**What is expected**
Please figure out how many lines in the material contain "توجد", and give only that number.

*** Opening Study material ***

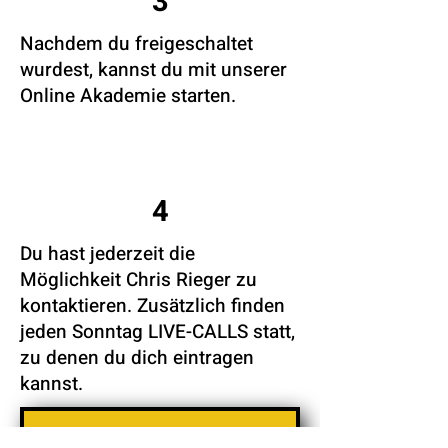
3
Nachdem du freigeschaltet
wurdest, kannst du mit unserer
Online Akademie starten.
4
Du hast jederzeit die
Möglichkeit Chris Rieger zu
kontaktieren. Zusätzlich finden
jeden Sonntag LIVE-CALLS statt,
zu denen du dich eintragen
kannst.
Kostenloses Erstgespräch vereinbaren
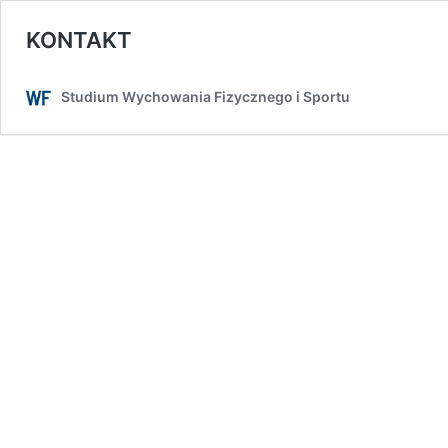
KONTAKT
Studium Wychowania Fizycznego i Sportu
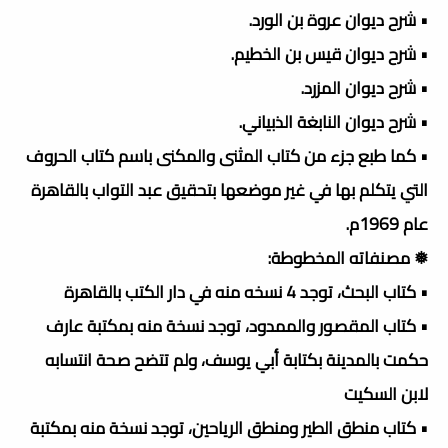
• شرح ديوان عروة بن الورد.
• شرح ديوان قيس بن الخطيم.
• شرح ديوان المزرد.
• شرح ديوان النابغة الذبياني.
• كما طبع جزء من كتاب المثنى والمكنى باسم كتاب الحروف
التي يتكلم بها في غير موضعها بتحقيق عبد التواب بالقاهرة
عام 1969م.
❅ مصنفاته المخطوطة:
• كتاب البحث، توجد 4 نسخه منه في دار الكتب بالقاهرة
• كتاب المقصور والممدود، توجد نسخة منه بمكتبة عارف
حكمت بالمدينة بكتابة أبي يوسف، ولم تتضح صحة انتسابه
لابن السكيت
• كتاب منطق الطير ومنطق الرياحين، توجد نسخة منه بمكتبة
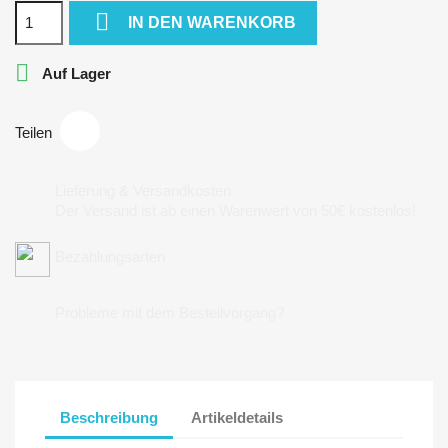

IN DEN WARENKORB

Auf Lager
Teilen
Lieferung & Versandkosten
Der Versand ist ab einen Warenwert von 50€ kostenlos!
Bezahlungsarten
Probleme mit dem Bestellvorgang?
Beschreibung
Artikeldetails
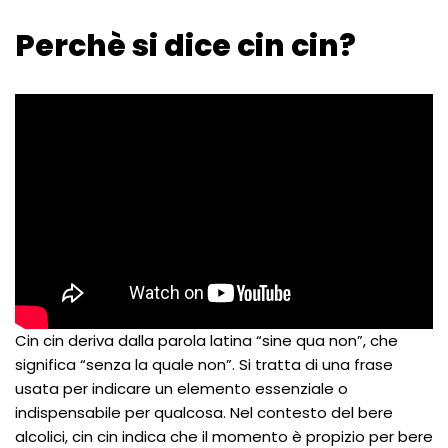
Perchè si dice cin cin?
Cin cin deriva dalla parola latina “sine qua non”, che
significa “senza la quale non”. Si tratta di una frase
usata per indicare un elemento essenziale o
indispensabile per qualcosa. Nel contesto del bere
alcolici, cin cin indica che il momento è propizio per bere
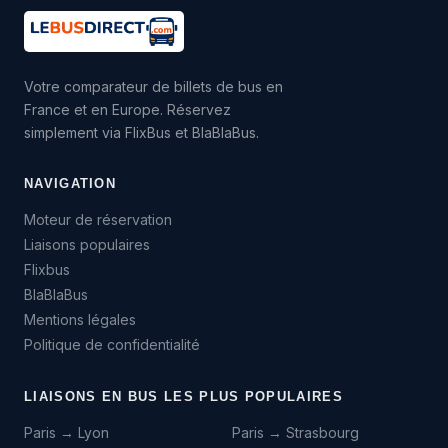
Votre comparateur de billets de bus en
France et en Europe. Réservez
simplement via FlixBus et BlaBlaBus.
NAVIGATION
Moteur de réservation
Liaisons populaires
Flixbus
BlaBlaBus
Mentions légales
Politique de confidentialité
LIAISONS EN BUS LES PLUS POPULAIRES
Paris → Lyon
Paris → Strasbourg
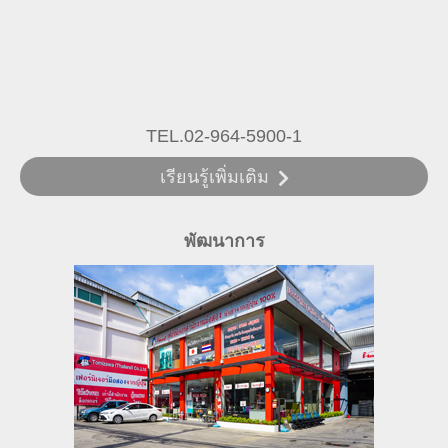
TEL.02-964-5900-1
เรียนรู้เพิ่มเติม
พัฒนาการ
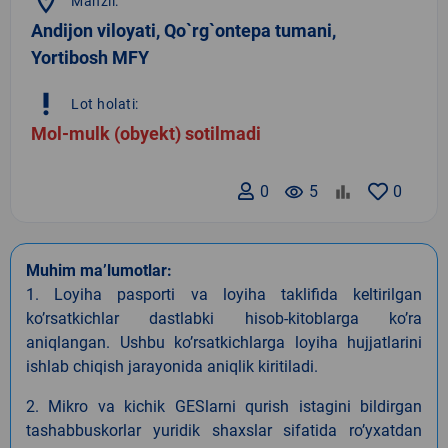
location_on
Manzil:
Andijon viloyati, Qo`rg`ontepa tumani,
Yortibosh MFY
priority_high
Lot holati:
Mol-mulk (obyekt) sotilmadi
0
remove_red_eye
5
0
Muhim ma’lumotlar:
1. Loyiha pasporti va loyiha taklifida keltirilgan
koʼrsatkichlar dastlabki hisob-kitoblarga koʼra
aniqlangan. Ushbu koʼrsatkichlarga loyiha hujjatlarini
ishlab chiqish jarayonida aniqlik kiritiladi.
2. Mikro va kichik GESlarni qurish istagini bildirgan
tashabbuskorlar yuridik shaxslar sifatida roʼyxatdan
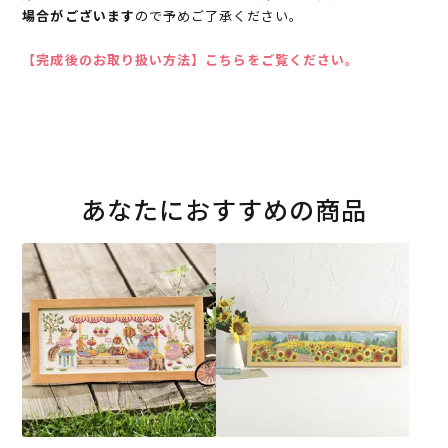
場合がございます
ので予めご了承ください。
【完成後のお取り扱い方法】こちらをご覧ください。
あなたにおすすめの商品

*** Closing Study material ***
*** Opening Study material ***

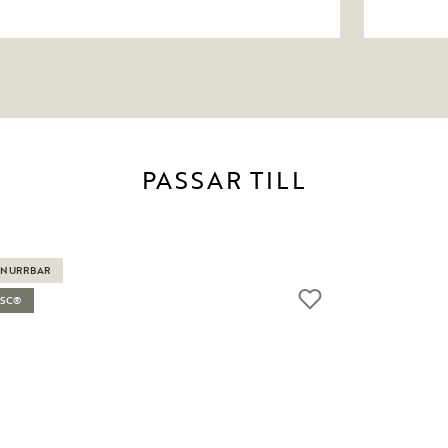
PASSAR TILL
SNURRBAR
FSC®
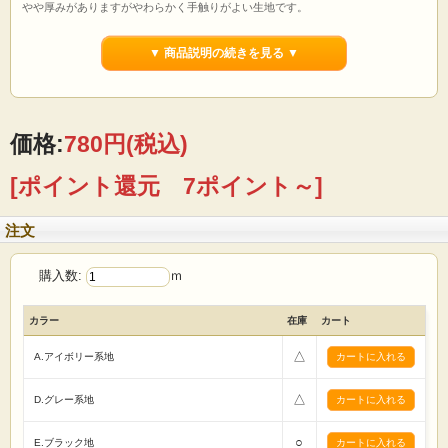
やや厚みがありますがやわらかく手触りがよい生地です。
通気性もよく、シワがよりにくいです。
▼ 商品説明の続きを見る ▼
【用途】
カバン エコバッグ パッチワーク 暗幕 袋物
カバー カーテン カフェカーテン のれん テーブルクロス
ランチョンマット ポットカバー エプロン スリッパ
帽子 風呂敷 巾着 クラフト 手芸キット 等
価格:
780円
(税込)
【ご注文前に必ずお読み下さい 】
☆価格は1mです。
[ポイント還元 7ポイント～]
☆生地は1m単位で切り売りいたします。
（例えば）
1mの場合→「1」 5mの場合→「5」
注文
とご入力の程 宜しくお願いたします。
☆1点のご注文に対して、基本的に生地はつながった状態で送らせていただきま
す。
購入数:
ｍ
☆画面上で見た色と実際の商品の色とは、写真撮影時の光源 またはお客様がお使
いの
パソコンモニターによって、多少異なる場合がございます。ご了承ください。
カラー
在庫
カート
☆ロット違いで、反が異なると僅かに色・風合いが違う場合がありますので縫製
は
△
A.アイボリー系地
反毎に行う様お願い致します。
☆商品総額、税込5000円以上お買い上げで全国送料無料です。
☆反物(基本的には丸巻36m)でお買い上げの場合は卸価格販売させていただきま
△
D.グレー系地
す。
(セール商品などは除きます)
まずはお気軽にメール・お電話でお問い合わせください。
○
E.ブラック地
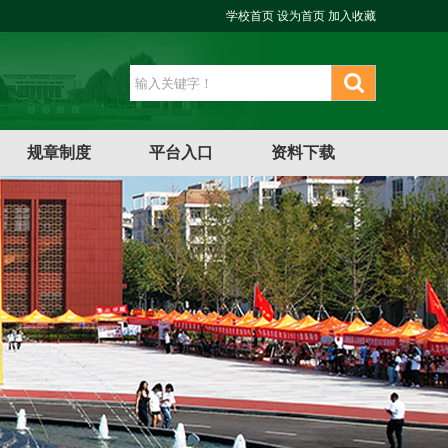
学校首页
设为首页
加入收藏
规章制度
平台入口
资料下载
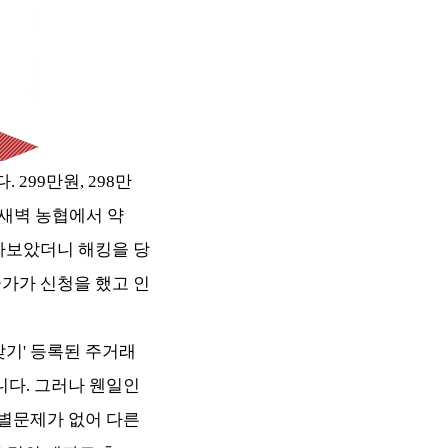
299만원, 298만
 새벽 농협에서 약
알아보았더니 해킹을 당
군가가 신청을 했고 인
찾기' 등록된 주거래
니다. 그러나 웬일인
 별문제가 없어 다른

*** Closing Study material ***

**Exercise answer**
3